Entries supplied —

===

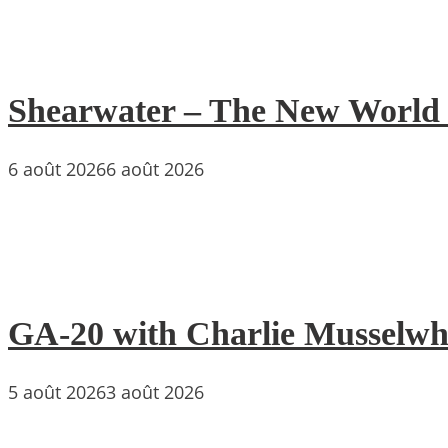
Shearwater – The New World : 
6 août 2026
6 août 2026
GA-20 with Charlie Musselwh
5 août 2026
3 août 2026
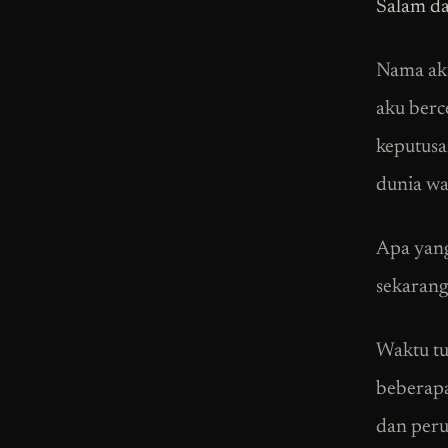
Salam da
Nama aku
aku berc
keputusa
dunia wa
Apa yang
sekarang
Waktu tu
beberapa
dan peru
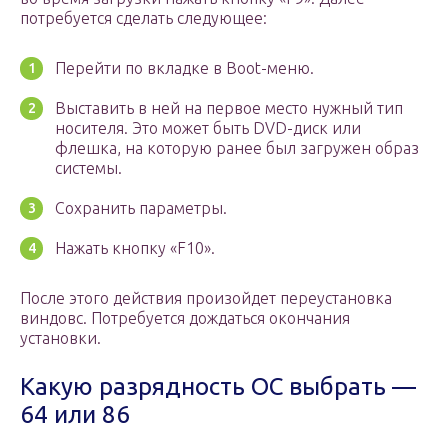
потребуется сделать следующее:
Перейти по вкладке в Boot-меню.
Выставить в ней на первое место нужный тип
носителя. Это может быть DVD-диск или
флешка, на которую ранее был загружен образ
системы.
Сохранить параметры.
Нажать кнопку «F10».
После этого действия произойдет переустановка
виндовс. Потребуется дождаться окончания
установки.
Какую разрядность ОС выбрать —
64 или 86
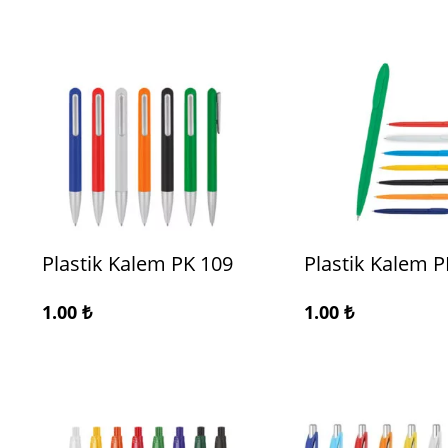
Plastik Kalem PK 109
Plastik Kalem P
1.00
₺
1.00
₺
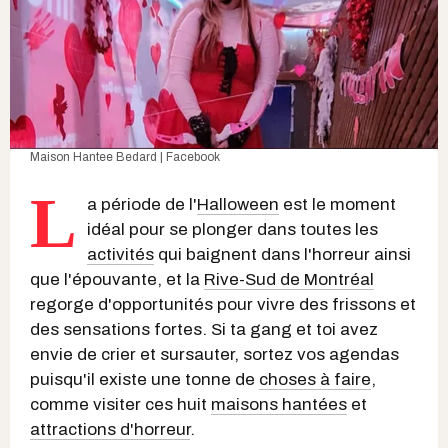
Maison Hantee Bedard | Facebook
L
a période de l'
Halloween
est le moment
idéal pour se plonger dans toutes les
activités
qui baignent dans l'horreur ainsi
que l'épouvante, et la
Rive-Sud de Montréal
regorge d'opportunités pour vivre des frissons et
des sensations fortes. Si ta gang et toi avez
envie de crier et sursauter, sortez vos agendas
puisqu'il existe une tonne de
choses à faire
,
comme visiter ces huit
maisons hantées
et
attractions d'horreur
.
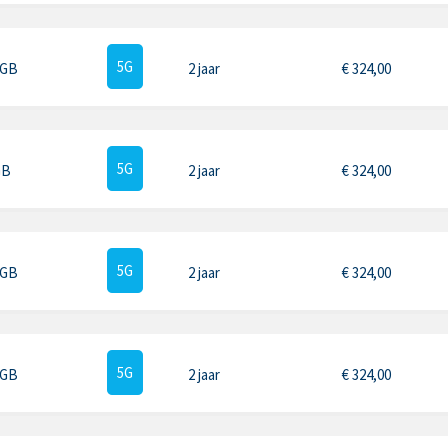
5G
 GB
2 jaar
€
324,00
5G
GB
2 jaar
€
324,00
5G
 GB
2 jaar
€
324,00
5G
 GB
2 jaar
€
324,00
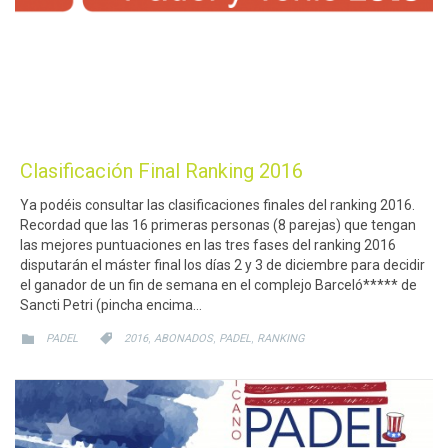
Clasificación Final Ranking 2016
Ya podéis consultar las clasificaciones finales del ranking 2016.
Recordad que las 16 primeras personas (8 parejas) que tengan
las mejores puntuaciones en las tres fases del ranking 2016
disputarán el máster final los días 2 y 3 de diciembre para decidir
el ganador de un fin de semana en el complejo Barceló***** de
Sancti Petri (pincha encima…
CATEGORY
CATEGORY
,
,
,


PADEL
2016
ABONADOS
PADEL
RANKING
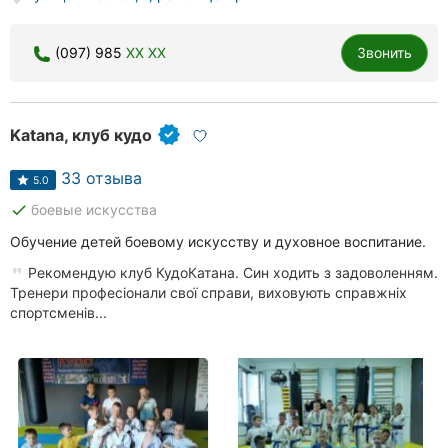
Херсон
(097) 985
XX XX
Звонить
Полтава
Чернигов
Katana, клуб кудо
Черкассы
33 отзыва
5.0
Черновцы
done
боевые искусства
Сумы
Обучение детей боевому искусству и духовное воспитание.
Рекомендую клуб КудоКатана. Син ходить з задоволенням.
Ивано-
Тренери професіонали свої справи, виховують справжніх
Франковск
спортсменів...
Луцк
Ужгород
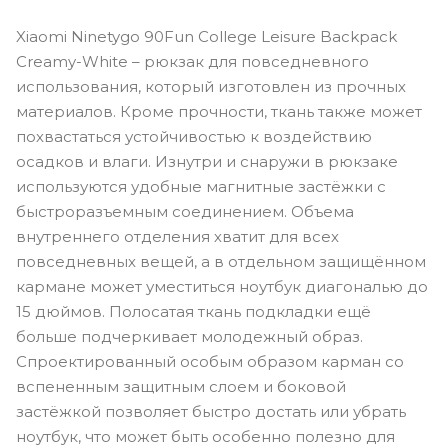
Xiaomi Ninetygo 90Fun College Leisure Backpack
Creamy-White – рюкзак для повседневного
использования, который изготовлен из прочных
материалов. Кроме прочности, ткань также может
похвастаться устойчивостью к воздействию
осадков и влаги. Изнутри и снаружи в рюкзаке
используются удобные магнитные застёжки с
быстроразъемным соединением. Объема
внутреннего отделения хватит для всех
повседневных вещей, а в отдельном защищённом
кармане может уместиться ноутбук диагональю до
15 дюймов. Полосатая ткань подкладки ещё
больше подчеркивает молодежный образ.
Спроектированный особым образом карман со
вспененным защитным слоем и боковой
застёжкой позволяет быстро достать или убрать
ноутбук, что может быть особенно полезно для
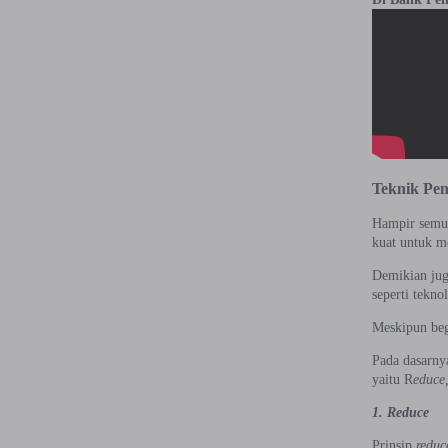
Teknik Pe
Hampir semua
kuat untuk m
Demikian jug
seperti tekn
Meskipun begi
Pada dasarny
yaitu R
educe
1. Reduce
Prinsip
reduc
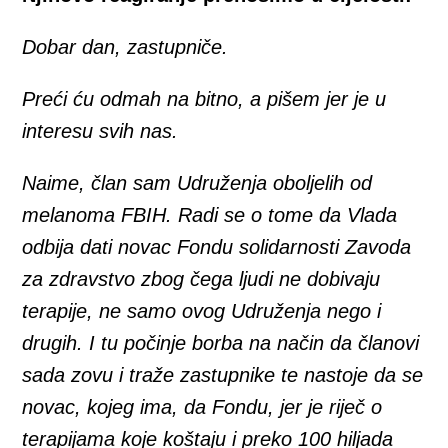
Dobar dan, zastupniče.
Preći ću odmah na bitno, a pišem jer je u
interesu svih nas.
Naime, član sam Udruženja oboljelih od
melanoma FBIH. Radi se o tome da Vlada
odbija dati novac Fondu solidarnosti Zavoda
za zdravstvo zbog čega ljudi ne dobivaju
terapije, ne samo ovog Udruženja nego i
drugih. I tu počinje borba na način da članovi
sada zovu i traže zastupnike te nastoje da se
novac, kojeg ima, da Fondu, jer je riječ o
terapijama koje koštaju i preko 100 hiljada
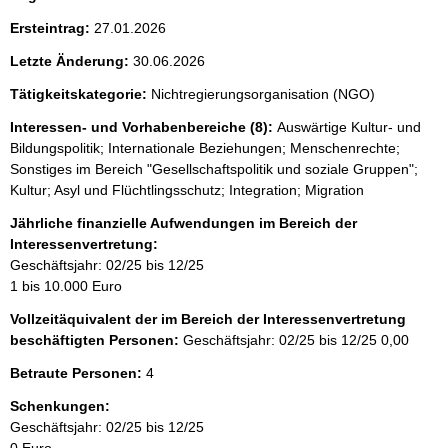
Ersteintrag:
27.01.2026
Letzte Änderung:
30.06.2026
Tätigkeitskategorie:
Nichtregierungsorganisation (NGO)
Interessen- und Vorhabenbereiche (8):
Auswärtige Kultur- und
Bildungspolitik; Internationale Beziehungen; Menschenrechte;
Sonstiges im Bereich "Gesellschaftspolitik und soziale Gruppen";
Kultur; Asyl und Flüchtlingsschutz; Integration; Migration
Jährliche finanzielle Aufwendungen im Bereich der
Interessenvertretung:
Geschäftsjahr: 02/25 bis 12/25
1 bis 10.000 Euro
Vollzeitäquivalent der im Bereich der Interessenvertretung
beschäftigten Personen:
Geschäftsjahr: 02/25 bis 12/25
0,00
Betraute Personen:
4
Schenkungen:
Geschäftsjahr: 02/25 bis 12/25
0 Euro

===

Aim of the task — Beginning at the line above that contains "Рекомендую клуб КудоКатана.", repeat each line exactly through the one that contains "Preći ću odmah na bitno, a pišem jer je u", and leave out the pictures.

Result below —
Рекомендую клуб КудоКатана. Син ходить з задоволенням.
Ивано-
Тренери професіонали свої справи, виховують справжніх
Франковск
спортсменів...
Луцк
Ужгород
Xiaomi Ninetygo 90Fun College Leisure Backpack
Creamy-White – рюкзак для повседневного
использования, который изготовлен из прочных
материалов. Кроме прочности, ткань также может
похвастаться устойчивостью к воздействию
осадков и влаги. Изнутри и снаружи в рюкзаке
используются удобные магнитные застёжки с
быстроразъемным соединением. Объема
внутреннего отделения хватит для всех
повседневных вещей, а в отдельном защищённом
кармане может уместиться ноутбук диагональю до
15 дюймов. Полосатая ткань подкладки ещё
больше подчеркивает молодежный образ.
Спроектированный особым образом карман со
вспененным защитным слоем и боковой
застёжкой позволяет быстро достать или убрать
ноутбук, что может быть особенно полезно для
Teknik Pe
Hampir semua
kuat untuk m
Demikian jug
seperti tekn
Meskipun begi
Pada dasarny
yaitu R
educe
1. Reduce
Prinsip
reduc
Dobar dan, zastupniče.
Preći ću odmah na bitno, a pišem jer je u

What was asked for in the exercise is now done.